In August 2019 Harrogate College transferred to Luminate Education Group (formerly Leeds City College Group).

The College is currently under investigation for allegations of financial mismanagement and nepotism.

== Management ==
The chief executive of Hull College Group was Michelle Swithenbank. She was made the chief executive on a permanent basis in June 2017, having served the role temporarily from March 2017. She took a leave of absence from the College to allow investigations into allegations of financial mismanagement and nepotism but later resigned in December 2019 following these investigations.

Before February 2017, the principal of Hull College was Graham Towse. Towse had joined the college in 1996 and took up the post as principal in April 2013, after an interim period as deputy principal at nearby Grimsby Institute. On 10 October 2016, it was announced that Towse would be leaving the college in February 2017 due to 'personal reasons'. Leaving alongside him would be Antony Sutton, chief operating officer and former chief executive of Hull FC.

In August 2021, Chris Malish, who was appointed principal in April 2021, resigned for personal reasons.

In December 2021, Debra Gray MBE was announced as the new principal to take up the position on 4 April 2022.

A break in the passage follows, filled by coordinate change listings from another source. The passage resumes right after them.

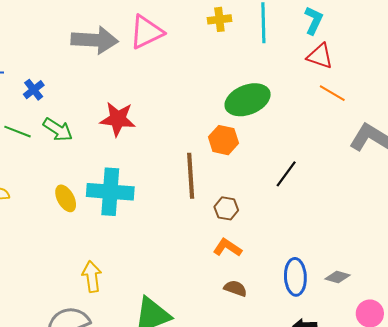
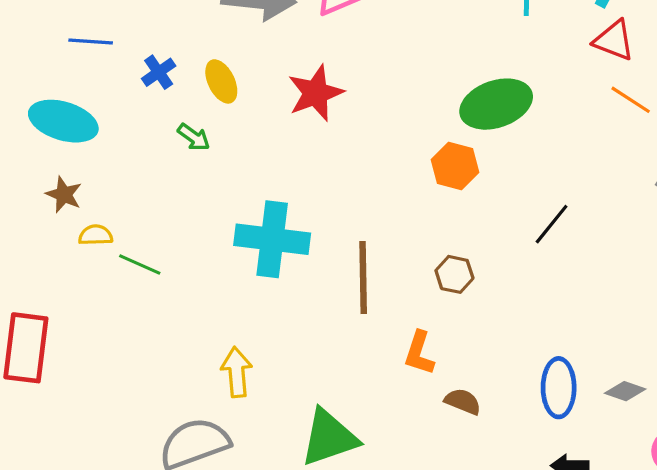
red star: (118, 119) -> (316, 93), moved, turned -30
green arrow: (58, 130) -> (194, 137), size x0.7
green line: (18, 132) -> (140, 264), moved
brown line: (191, 176) -> (363, 278), moved
yellow ellipse: (66, 198) -> (221, 81), moved
orange L-shape: (227, 248) -> (419, 353), moved, turned -108

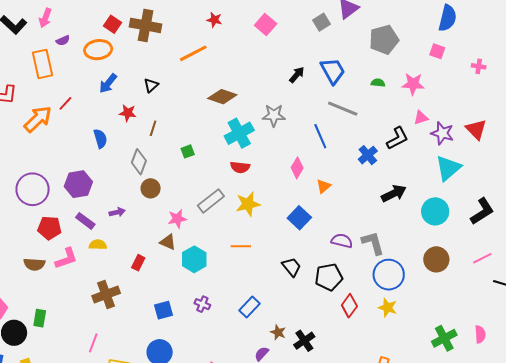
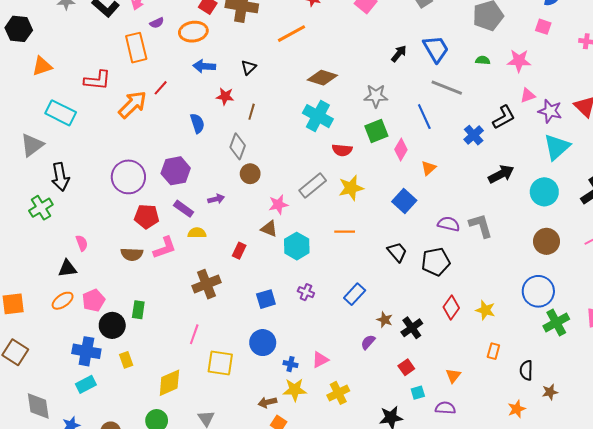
blue arrow: (108, 83) -> (204, 66), turned 55
cyan cross: (239, 133) -> (318, 116), moved, turned -32
green square: (188, 151) -> (376, 131), moved, size x1.6
blue circle: (389, 275) -> (538, 291), moved
red diamond: (349, 306) -> (451, 307), moved
yellow star: (388, 308) -> (485, 310), moved

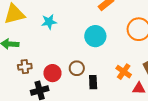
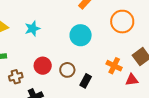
red circle: (52, 73) -> (43, 66), moved
black rectangle: (93, 82) -> (86, 81), turned 40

Under the management of Gray, the college achieved its first Ofsted 'Good' rating since 2015 following a full enhanced skills inspection in October 2023.

==Courses==

The college offers courses in the following subjects: Art and Design, Business, Catering and Hospitality, Construction, Criminology, Digital Technology and IT, ESOL, Early Years, Electrical, Engineering, English and maths, Esports, Foundation and SEND, Hair and Beauty, Health and Social Care, Motor Vehicle, Music and Performing Arts, Science, Sport and Uniformed Protective Services, Travel and Tourism and Welding and Fabrication.